Work to complete: Please return, word for word, the line containing "Tips til UDFLUGTER" and each line after it through the end of the data below, and nothing else.
==== Given data ====
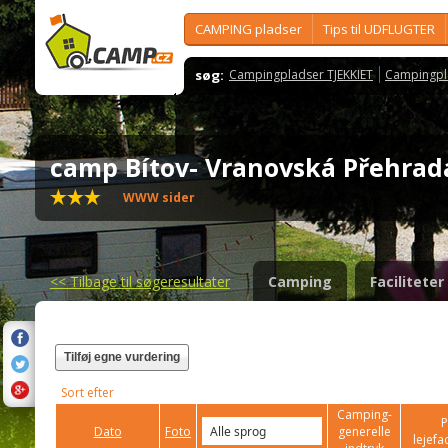
CAMPING pladser
Tips til UDFLUGTER
søg:
Campingpladser TJEKKIET
Campingpl
camp Bítov- Vranovská Přehra
WWW sider
<<
Tilbage til søgeresultater
Camping
Faciliteter
Tilføj egne vurdering
Sort efter
Camping-
P
Dato
Foto
generelle
lejefac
====
Answer for this exercise:
Tips til UDFLUGTER
søg:
Campingpladser TJEKKIET
Campingpl
camp Bítov- Vranovská Přehra
WWW sider
<<
Tilbage til søgeresultater
Camping
Faciliteter
Tilføj egne vurdering
Sort efter
Camping-
P
Dato
Foto
generelle
lejefac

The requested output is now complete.